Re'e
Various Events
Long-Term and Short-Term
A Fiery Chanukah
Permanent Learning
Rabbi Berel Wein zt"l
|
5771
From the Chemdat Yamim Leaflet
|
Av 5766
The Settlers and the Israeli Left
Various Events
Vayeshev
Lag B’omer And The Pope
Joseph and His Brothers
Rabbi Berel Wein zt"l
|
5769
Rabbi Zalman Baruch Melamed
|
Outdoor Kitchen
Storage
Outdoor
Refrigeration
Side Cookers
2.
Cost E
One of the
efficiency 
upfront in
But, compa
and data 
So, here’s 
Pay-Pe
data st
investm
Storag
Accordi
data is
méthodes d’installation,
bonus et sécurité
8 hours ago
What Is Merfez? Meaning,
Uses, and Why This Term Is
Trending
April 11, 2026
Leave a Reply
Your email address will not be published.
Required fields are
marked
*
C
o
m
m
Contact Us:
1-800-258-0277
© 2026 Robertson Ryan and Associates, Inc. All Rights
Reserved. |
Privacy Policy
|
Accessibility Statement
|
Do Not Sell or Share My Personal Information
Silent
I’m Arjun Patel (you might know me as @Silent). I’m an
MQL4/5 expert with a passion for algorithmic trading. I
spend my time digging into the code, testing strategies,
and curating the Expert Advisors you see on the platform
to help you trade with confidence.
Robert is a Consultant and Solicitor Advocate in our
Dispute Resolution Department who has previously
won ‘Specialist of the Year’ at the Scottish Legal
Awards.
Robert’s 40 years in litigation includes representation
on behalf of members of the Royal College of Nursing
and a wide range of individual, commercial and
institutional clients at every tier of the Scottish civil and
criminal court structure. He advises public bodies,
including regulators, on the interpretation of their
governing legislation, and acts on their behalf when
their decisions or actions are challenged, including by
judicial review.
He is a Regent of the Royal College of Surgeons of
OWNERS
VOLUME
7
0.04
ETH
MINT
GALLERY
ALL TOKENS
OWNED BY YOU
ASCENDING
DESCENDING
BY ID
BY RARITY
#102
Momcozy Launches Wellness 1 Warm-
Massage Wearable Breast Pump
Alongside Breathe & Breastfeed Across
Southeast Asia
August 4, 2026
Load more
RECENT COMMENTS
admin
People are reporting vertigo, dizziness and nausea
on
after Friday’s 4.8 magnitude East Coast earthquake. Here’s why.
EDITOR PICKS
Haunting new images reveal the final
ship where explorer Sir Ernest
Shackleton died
----
All lines above with "Royal" in them should be returned.

• _Response to the task_:
on behalf of members of the Royal College of Nursing
He is a Regent of the Royal College of Surgeons of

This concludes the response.